When fileBites is, say, a .txt file - the download is triggered and the file is read perfectly.

I discovered, however, that .pdf and .docx files were being corrupted - In the case of .docx, Word was saying that the file needed to be recovered and asked me for permission to do so. When I granted this permission it fixed it immediately and displayed perfectly.

Obviously I didn't want users to see this corruption dialogue and after researching for a while I discovered this: http://forums.asp.net/t/1301978.aspx/1/10 - which suggested that the reason for the corruption was one extra empty bit was being written at the end of the byte array: I checked by dropping the length by one bit:

response.OutputStream.Write(fileBytes, 0, fileBytes.Length - 1)

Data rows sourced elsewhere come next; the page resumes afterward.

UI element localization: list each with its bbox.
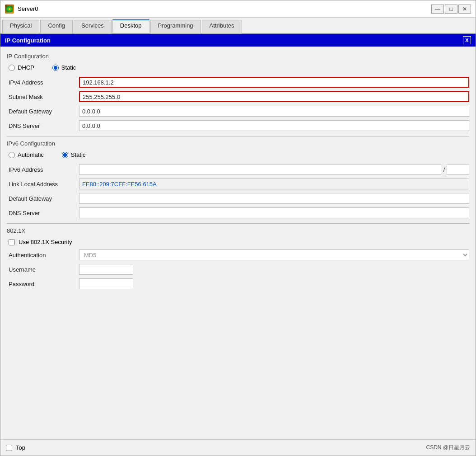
- link-local-row: Link Local Address FE80::209:7CFF:FE56:6…: [7, 178, 469, 190]
- tab-physical[interactable]: Physical: [2, 20, 39, 33]
- content-area: IP Configuration X IP Configuration DHCP…: [0, 34, 476, 439]
- ipv6-address-input[interactable]: [79, 164, 441, 175]
- password-label: Password: [7, 281, 79, 287]
- tab-desktop[interactable]: Desktop: [112, 19, 149, 33]
- app-icon: [5, 5, 14, 14]
- ipv6-section-title: IPv6 Configuration: [7, 140, 469, 147]
- close-button[interactable]: ✕: [458, 5, 471, 14]
- static-radio-label[interactable]: Static: [52, 64, 76, 71]
- ipv6-gateway-row: Default Gateway: [7, 193, 469, 204]
- dot1x-checkbox-label: Use 802.1X Security: [19, 239, 72, 245]
- ipv6-auto-radio[interactable]: [9, 152, 15, 158]
- ipv6-address-label: IPv6 Address: [7, 166, 79, 173]
- minimize-button[interactable]: —: [431, 5, 444, 14]
- tab-bar: Physical Config Services Desktop Program…: [0, 18, 476, 34]
- static-radio[interactable]: [52, 65, 59, 71]
- ipv6-dns-label: DNS Server: [7, 210, 79, 216]
- panel-body: IP Configuration DHCP Static IPv4 Addres…: [0, 47, 476, 297]
- top-label: Top: [16, 444, 25, 451]
- ipv6-gateway-input[interactable]: [79, 193, 469, 204]
- ipv6-address-row: IPv6 Address /: [7, 164, 469, 175]
- tab-programming[interactable]: Programming: [150, 20, 201, 33]
- ipv6-auto-radio-label[interactable]: Automatic: [9, 151, 44, 158]
- ipv4-address-label: IPv4 Address: [7, 79, 79, 86]
- password-input[interactable]: [79, 278, 133, 289]
- dot1x-checkbox[interactable]: [9, 239, 15, 245]
- tab-attributes[interactable]: Attributes: [202, 20, 242, 33]
- ipv4-dns-input[interactable]: [79, 120, 469, 131]
- username-row: Username: [7, 263, 469, 275]
- section-divider-1: [7, 136, 469, 136]
- ipv4-address-row: IPv4 Address: [7, 76, 469, 88]
- ipv4-address-input[interactable]: [79, 77, 469, 88]
- ipv6-gateway-label: Default Gateway: [7, 195, 79, 202]
- ipv6-mode-row: Automatic Static: [7, 151, 469, 158]
- ipv4-dns-label: DNS Server: [7, 122, 79, 129]
- tab-services[interactable]: Services: [74, 20, 112, 33]
- auth-label: Authentication: [7, 252, 79, 259]
- ipv4-dns-row: DNS Server: [7, 120, 469, 132]
- ipv4-mode-row: DHCP Static: [7, 64, 469, 71]
- ipv6-dns-input[interactable]: [79, 207, 469, 218]
- auth-select[interactable]: MD5: [79, 249, 469, 260]
- dhcp-radio-label[interactable]: DHCP: [9, 64, 34, 71]
- bottom-left: Top: [6, 444, 25, 451]
- window-title: Server0: [18, 5, 431, 12]
- ipv6-dns-row: DNS Server: [7, 207, 469, 219]
- link-local-label: Link Local Address: [7, 181, 79, 188]
- svg-point-2: [9, 8, 10, 10]
- username-label: Username: [7, 266, 79, 273]
- link-local-value: FE80::209:7CFF:FE56:615A: [79, 179, 469, 189]
- ipv6-prefix-input[interactable]: [447, 164, 469, 175]
- watermark: CSDN @日星月云: [426, 444, 470, 451]
- subnet-mask-label: Subnet Mask: [7, 94, 79, 100]
- ipv4-gateway-label: Default Gateway: [7, 108, 79, 115]
- panel-close-button[interactable]: X: [463, 36, 471, 44]
- panel-header: IP Configuration X: [0, 34, 476, 47]
- dhcp-radio[interactable]: [9, 65, 15, 71]
- ipv4-gateway-row: Default Gateway: [7, 105, 469, 117]
- password-row: Password: [7, 278, 469, 290]
- username-input[interactable]: [79, 264, 133, 275]
- title-bar: Server0 — □ ✕: [0, 0, 476, 18]
- subnet-mask-row: Subnet Mask: [7, 91, 469, 103]
- dot1x-checkbox-row: Use 802.1X Security: [7, 239, 469, 245]
- maximize-button[interactable]: □: [445, 5, 457, 14]
- tab-config[interactable]: Config: [40, 20, 73, 33]
- window-controls: — □ ✕: [431, 5, 471, 14]
- ipv6-static-radio-label[interactable]: Static: [62, 151, 86, 158]
- auth-row: Authentication MD5: [7, 249, 469, 261]
- ipv4-section-title: IP Configuration: [7, 53, 469, 60]
- ipv6-static-radio[interactable]: [62, 152, 68, 158]
- section-divider-2: [7, 223, 469, 224]
- top-checkbox[interactable]: [6, 445, 12, 451]
- app-window: Server0 — □ ✕ Physical Config Services D…: [0, 0, 476, 456]
- bottom-bar: Top CSDN @日星月云: [0, 439, 476, 456]
- subnet-mask-input[interactable]: [79, 91, 469, 102]
- ipv6-slash: /: [441, 166, 447, 173]
- ipv4-gateway-input[interactable]: [79, 106, 469, 117]
- panel-title: IP Configuration: [5, 37, 51, 44]
- dot1x-section-title: 802.1X: [7, 227, 469, 234]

and like magic, .docx downloads now work! (This is not my current problem, I include it for context and in case anybody else has the same issue)

My current problem is that although .docx files are now streaming correctly, .pdf files are not. They seem to transfer in one piece (at the correct KB size) but when I try and open the downloaded file Adobe Reader X tells me:

Adobe Reader could not open xxxx because it is either not a supported file type 
or because the file has been damaged (for example, it was sent as an email 
attachment and wasn't correctly decoded).

There was a fairly long unresolved discussion on the adobe forums dated 2008 (http://forums.adobe.com/thread/391712) that addresses this exact issue but this is now dead. I have tried all of the workarounds that users have posted (content type: /pdf not /octet, disposition: application not inline, different content-encodings and charsets, etc) but all to no avail.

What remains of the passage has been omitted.